All that is necessary for the triumph of evil is that good men do nothing. This
age old adage has never been more true than what happened on Rwandas
genocide when the principle of right to humanitarian intervention broke down.
Under the UN Charter, the Security Council has primary responsibility for the
maintenance of international peace and security. Signatories agreed to suppress
and punish perpetrators who slaughtered victims simply because they belonged to
an "undesirable" national, ethnic, or religious group with genocidal intent and in a
wide and systematic manner. Yet such amalgamation of powerful leaders from
powerful nations would only shut their eyes and cover their ears when real evil
perpetrates.
It is true that the principle of non-intervention of states declares that no State
or group of States has the right to intervene, directly or indirectly, for any reason
whatever, in the internal or external affairs of any other State. Consequently the
primary responsibility for protection of civilians lies with the sovereign state. But if
that state is unable or unwilling to protect its population, or is itself the cause of the
threat, the responsibility to protect those people shifts to the international
community of states. Im sure they have a lot of informants to the issue along with
the media and Rwandan ambassadors are there to lobby it to them that all the
elements of genocide is present but they refuse to acknowledge such crime exist for
that would call upon them the duty required of their UN membership. When the UN
Security council along with the United States through Bill Clinton chose to ignore
Rwanda they had failed the main institution that they representative of and that is
to protect the people from evil such as genocide.
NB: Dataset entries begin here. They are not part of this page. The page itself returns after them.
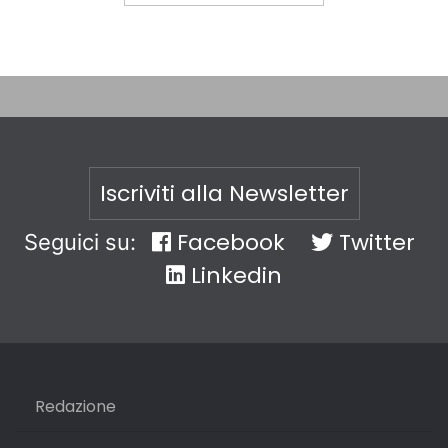
Iscriviti alla Newsletter
Facebook
Twitter
Seguici su:
Linkedin
Redazione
Never again is the main slogan of the world leaders when the United
Nations General Assembly passed the Genocide Convention which was after the
outbreak of World War II. Never again shall the civilians of the world suffer from
another war or conflict that would involve numerous casualties, prolonged agony
and inhumane pain and suffering. Yet, today it seems that we are in danger of
forgetting the lessons learnt in 1994. In Syria, the world has stood by as children
have been killed, tortured, starved and imprisoned. Also recently, the UN had

declared its official statement on the inquiry of the fighting and ethnic cleansing in
Central African Republic which doesnt come as a shock that they deemed there was
no genocide. Genocide has occurred so often and so uncontested this century that a
chant more apt in describing recent events than, Never Again" is in fact "Again and
Again." Until then when good men learns how to act should evil fail.